The Western States Petroleum Association, which led the charge against the 50 percent reduction, argued that low-carbon fuel rules had not been a success so far. “While there have been some advances in the biofuels technology since the standard was introduced,” said the association’s president, Catherine Reheis-Boyd, in a written statement, “there are still not enough low-carbon biofuels available in sufficient quantities to allow refiners to comply with the regulations.”
But environmental groups pointed to advances in natural gas, biodiesel and the growing use of hybrid and electric cars in California as proof that the standard would not be difficult to meet. A spokesman for the Air Resources Board said on Friday that many oil producers were already hitting what the annual carbon reduction targets would have been, even though the targets were suspended during the legal proceedings. “We are on a path towards decarbonizing our transportation, and it’s not going to be stopped,” said Adrienne Alvord, the Western states director for the Union of Concerned Scientists.
Ms. Alvord added that as far back as the 1960s, California had set the pace for environmental regulations that were eventually adopted by the rest of the country. The state was first to regulate tailpipe emissions and catalytic converters, and she said the low-carbon fuel standard would likely be another example. “In California, we have more cars than people,” Ms. Alvord said. “The opportunity here and the promise in terms of climate change is that if California can substantially lower transportation emissions, anyone can do it.”
There remains a political risk for Mr. Brown if he continues to try to push his climate agenda through the regulatory process. Michael Shires, an associate professor of public policy at Pepperdine University, said that Mr. Brown lost in the Legislature on the 50 percent reduction because the oil industry was able to make the case to many regular Californians — including many Democrats — that the change would be too costly to consumers. The issue, Mr.
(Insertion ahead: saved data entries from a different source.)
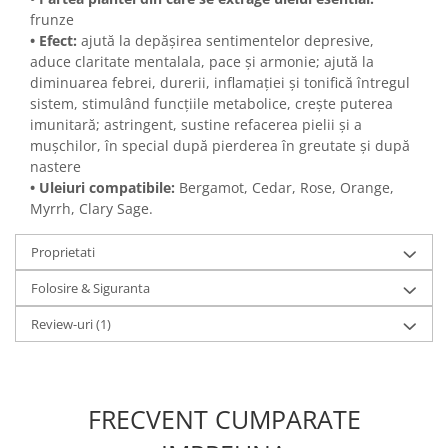
frunze
• Efect:
ajută la depășirea sentimentelor depresive,
aduce claritate mentalala, pace și armonie; ajută la
diminuarea febrei, durerii, inflamației și tonifică întregul
sistem, stimulând funcțiile metabolice, crește puterea
imunitară; astringent, sustine refacerea pielii și a
mușchilor, în special după pierderea în greutate și după
nastere
•
Uleiuri compatibile:
Bergamot, Cedar, Rose, Orange,
Myrrh, Clary Sage.
Proprietati
Folosire & Siguranta
Review-uri
(1)
FRECVENT CUMPARATE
Shires said, exposed a divide between the Democratic power base in the wealthy coastal areas and the lower-income voters of inland California, who are more affected by issues like rising gas prices.
Already, California faces some of the highest gasoline prices in the nation. Environmentalists argue that more fuel-efficient cars will mean that even if prices go up, it will not cost consumers more. But if prices go up too far — or officials are seen as overreaching — voters may be willing to use a ballot initiative to reign in the Air Resources Board’s power, Mr. Shires said. He pointed out that President Obama, who has also used the regulatory process to pursue a climate agenda thwarted by Congress, has not had to worry about such a possibility. “California has always been an environmentally progressive state,” Mr. Shires said. “The question is now, at what cost? Some of those prices are coming to roost.”